Dans le Nord-Ouest canadien, c’est la chouette tachetée du Nord qui disparaît, c’est pourtant leur emblème de la conservation des vieilles forêts. A cause du recul de son habitat, il ne resterait plus que 20 individus au Canada en 2007 — contre 200 en 1991 — ce qui la classe aujourd’hui dans la liste des espèces en voie de disparition.

Au Québec le professeur Drapeau travaille sur la gestion des forêts du Ministère des Ressources naturelles.
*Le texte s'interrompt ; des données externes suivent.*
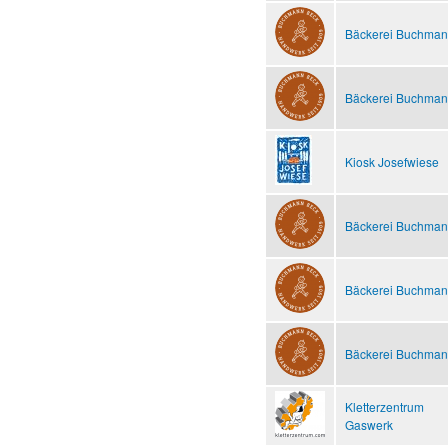
Bäckerei Buchma
Bäckerei Buchma
Kiosk Josefwiese
Bäckerei Buchma
Bäckerei Buchma
Bäckerei Buchma
Kletterzentrum
Gaswerk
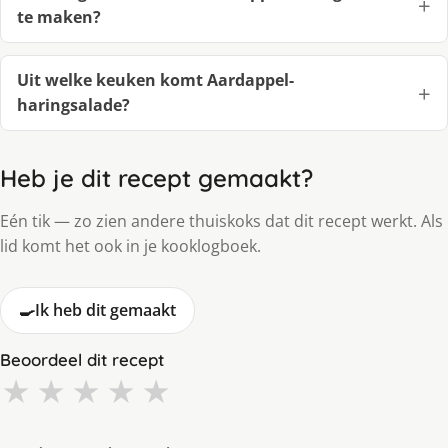
te maken?
Uit welke keuken komt Aardappel-
haringsalade?
Heb je dit recept gemaakt?
Eén tik — zo zien andere thuiskoks dat dit recept werkt. Als
lid komt het ook in je kooklogboek.
🍳
Ik heb dit gemaakt
Beoordeel dit recept
★
★
★
★
★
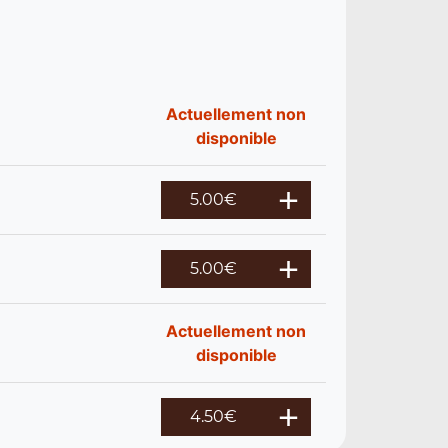
Actuellement non
disponible
5.00
€
5.00
€
Actuellement non
disponible
4.50
€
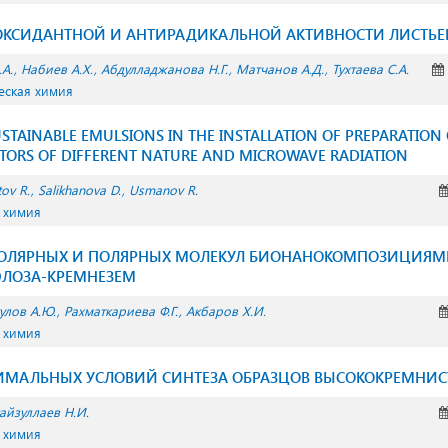
СИДАНТНОЙ И АНТИРАДИКАЛЬНОЙ АКТИВНОСТИ ЛИСТЬЕВ Isati
А.
Набиев А.Х.
Абдулладжанова Н.Г.
Матчанов А.Д.
Тухтаева С.А.
еская химия
STAINABLE EMULSIONS IN THE INSTALLATION OF PREPARATION 
ORS OF DIFFERENT NATURE AND MICROWAVE RADIATION
ov R.
Salikhanova D.
Usmanov R.
 химия
ОЛЯРНЫХ И ПОЛЯРНЫХ МОЛЕКУЛ БИОНАНОКОМПОЗИЦИЯ
ЛОЗА-КРЕМНЕЗЕМ
улов А.Ю.
Рахматкариева Ф.Г.
Акбаров Х.И.
 химия
ТИМАЛЬНЫХ УСЛОВИЙ СИНТЕЗА ОБРАЗЦОВ ВЫСОКОКРЕМНИС
айзуллаев Н.И.
 химия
Il travaille sur deux fronts – l’écologie animale et la fonction biologique du bois mort —, il y défend l’importance de conserver une portion de forêt mature.

En conclusion :

Si nous avons la chance de posséder un jardin, même petit, nous pouvons tous contribuer à la biodiversité , en respectant bien sûr de nombreux conseils en matière d’écologie mais aussi si l’occasion se présente  en conservant un arbre mort . Il suffit de le rendre tout à fait décoratif  en  réduisant les branches de façon harmonieuse puis en laissant pousser une plante grimpante sur son tronc (lierre, capucine, pois de senteur ou autre), ou en accrochant une poterie fleurie dans une fourche etc… et vous verrez des oiseaux passionnants venir le visiter.